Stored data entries
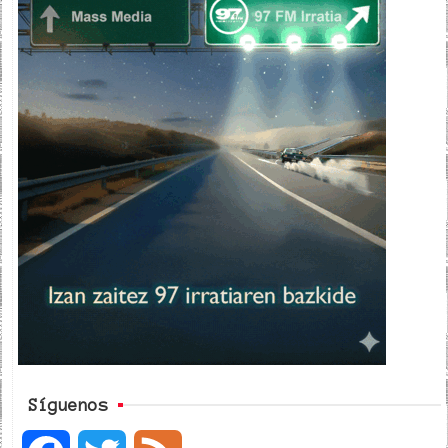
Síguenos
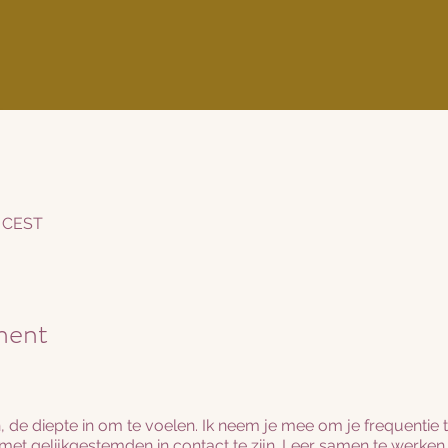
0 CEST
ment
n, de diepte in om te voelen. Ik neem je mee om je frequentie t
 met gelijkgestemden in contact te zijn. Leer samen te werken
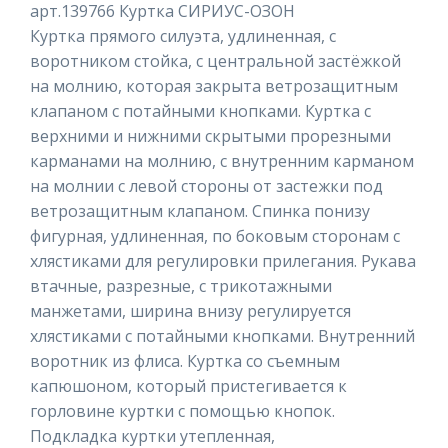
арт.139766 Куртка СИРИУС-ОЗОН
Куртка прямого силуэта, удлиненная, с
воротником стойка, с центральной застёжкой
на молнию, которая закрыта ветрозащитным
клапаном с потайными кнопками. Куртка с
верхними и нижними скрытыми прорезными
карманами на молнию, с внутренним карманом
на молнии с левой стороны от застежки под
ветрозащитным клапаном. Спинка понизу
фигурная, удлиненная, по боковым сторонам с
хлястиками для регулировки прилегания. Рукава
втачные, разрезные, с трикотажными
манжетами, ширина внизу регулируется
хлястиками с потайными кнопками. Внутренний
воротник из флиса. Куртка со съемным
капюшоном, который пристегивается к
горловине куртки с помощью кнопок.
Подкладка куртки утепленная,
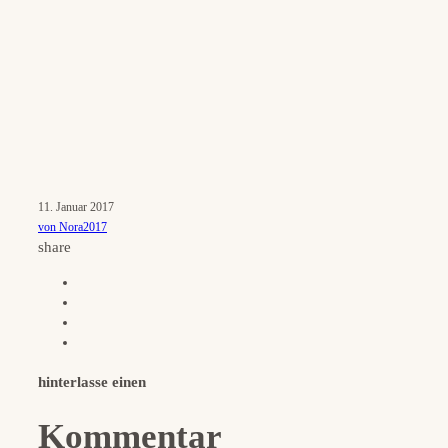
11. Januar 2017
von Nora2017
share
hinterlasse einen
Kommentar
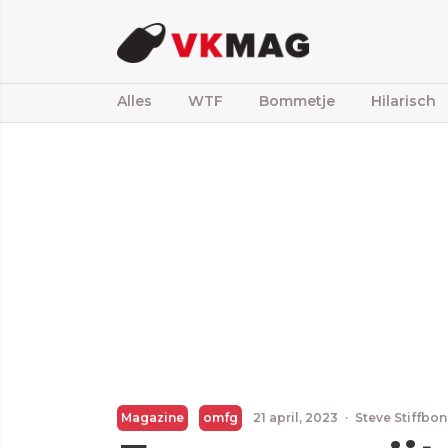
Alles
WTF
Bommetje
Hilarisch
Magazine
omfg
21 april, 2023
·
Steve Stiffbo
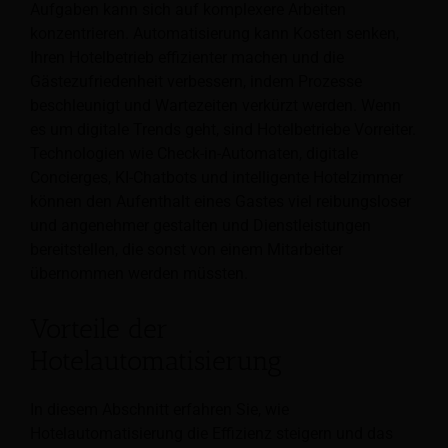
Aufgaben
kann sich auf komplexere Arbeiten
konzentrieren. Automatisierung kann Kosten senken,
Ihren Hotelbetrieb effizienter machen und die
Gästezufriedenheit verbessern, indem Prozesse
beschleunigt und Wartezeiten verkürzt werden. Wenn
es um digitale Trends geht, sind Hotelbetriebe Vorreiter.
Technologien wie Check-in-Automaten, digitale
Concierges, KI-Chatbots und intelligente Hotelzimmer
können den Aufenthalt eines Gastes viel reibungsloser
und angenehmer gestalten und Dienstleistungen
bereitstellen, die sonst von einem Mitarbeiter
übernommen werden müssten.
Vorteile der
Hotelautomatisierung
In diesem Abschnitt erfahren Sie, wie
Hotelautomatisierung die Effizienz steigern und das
---
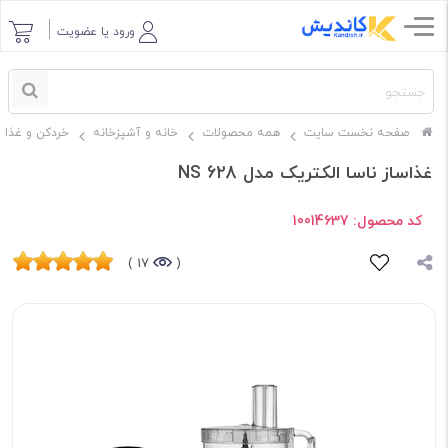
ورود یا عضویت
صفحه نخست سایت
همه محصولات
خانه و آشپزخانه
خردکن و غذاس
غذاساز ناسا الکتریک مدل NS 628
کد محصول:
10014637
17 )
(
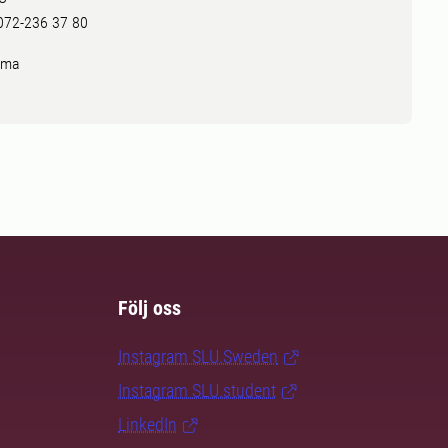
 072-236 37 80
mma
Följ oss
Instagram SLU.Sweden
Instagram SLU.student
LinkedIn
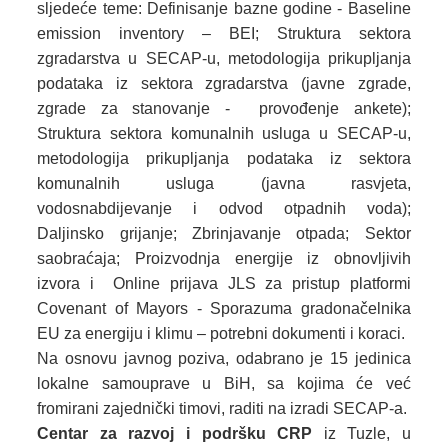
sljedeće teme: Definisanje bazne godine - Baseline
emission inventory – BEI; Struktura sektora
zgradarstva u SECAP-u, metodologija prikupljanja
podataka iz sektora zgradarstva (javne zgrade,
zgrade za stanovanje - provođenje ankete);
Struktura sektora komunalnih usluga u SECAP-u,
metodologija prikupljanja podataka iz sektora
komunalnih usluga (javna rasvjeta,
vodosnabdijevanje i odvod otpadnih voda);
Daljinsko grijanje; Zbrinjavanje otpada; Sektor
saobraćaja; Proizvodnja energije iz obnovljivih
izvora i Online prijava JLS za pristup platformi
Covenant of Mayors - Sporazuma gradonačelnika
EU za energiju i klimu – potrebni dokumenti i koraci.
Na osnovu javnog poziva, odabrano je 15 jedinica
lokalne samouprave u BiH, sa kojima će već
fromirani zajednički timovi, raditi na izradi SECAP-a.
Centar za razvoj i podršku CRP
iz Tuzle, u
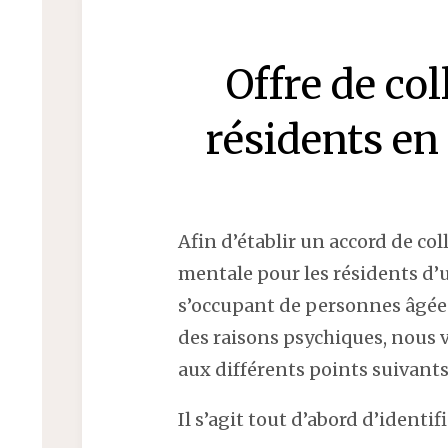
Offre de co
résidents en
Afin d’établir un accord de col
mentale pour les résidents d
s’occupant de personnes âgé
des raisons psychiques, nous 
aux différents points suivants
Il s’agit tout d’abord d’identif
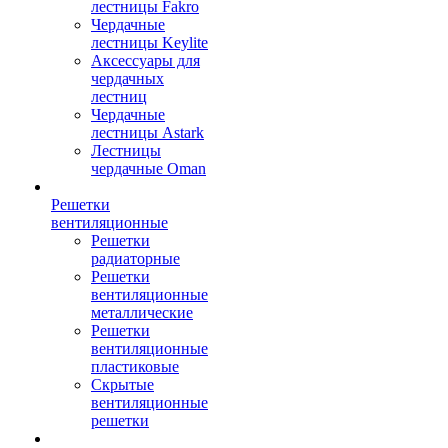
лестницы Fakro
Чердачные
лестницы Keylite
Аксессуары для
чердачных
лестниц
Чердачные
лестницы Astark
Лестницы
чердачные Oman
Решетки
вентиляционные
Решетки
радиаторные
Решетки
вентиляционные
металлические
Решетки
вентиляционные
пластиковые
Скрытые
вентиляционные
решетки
* * *
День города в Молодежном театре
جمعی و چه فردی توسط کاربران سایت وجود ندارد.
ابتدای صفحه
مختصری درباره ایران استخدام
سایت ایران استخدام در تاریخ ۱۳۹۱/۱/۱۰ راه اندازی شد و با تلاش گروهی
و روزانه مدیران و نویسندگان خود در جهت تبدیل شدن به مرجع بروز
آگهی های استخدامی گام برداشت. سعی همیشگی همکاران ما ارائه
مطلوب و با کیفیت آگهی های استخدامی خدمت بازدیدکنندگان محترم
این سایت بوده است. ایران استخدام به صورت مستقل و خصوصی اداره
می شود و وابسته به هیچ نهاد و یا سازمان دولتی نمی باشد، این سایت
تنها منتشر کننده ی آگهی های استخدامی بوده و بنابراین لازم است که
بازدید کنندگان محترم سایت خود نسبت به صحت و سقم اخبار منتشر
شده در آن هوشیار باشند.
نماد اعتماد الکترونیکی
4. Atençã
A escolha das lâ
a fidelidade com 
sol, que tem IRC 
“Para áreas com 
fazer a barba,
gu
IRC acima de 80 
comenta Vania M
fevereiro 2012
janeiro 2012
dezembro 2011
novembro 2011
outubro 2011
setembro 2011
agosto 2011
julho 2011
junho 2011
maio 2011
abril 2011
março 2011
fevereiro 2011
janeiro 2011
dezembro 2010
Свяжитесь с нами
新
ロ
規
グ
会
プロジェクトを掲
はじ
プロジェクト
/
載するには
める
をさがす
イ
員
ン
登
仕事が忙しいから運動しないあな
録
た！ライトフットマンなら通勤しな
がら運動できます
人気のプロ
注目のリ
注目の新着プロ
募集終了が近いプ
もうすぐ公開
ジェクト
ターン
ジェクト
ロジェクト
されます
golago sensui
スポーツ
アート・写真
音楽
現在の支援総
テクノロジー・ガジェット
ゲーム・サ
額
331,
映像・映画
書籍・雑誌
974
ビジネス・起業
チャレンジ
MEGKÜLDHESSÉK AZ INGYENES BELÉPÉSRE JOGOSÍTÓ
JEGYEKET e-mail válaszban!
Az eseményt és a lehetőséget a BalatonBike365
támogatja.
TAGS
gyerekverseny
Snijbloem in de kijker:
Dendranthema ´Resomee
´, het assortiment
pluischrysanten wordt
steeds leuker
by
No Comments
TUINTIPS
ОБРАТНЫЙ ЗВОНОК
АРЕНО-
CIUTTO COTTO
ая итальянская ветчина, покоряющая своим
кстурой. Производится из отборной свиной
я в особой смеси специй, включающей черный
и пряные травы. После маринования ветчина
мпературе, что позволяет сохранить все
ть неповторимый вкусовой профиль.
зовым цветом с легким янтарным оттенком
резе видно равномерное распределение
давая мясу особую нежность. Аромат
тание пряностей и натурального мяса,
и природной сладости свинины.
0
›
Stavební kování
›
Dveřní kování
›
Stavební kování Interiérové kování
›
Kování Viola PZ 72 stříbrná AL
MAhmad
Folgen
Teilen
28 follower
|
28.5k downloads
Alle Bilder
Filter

Task requirements
Find the word "Struktura" in the data and show each line that holds it.

Exercise response
emission inventory – BEI; Struktura sektora
Struktura sektora komunalnih usluga u SECAP-u,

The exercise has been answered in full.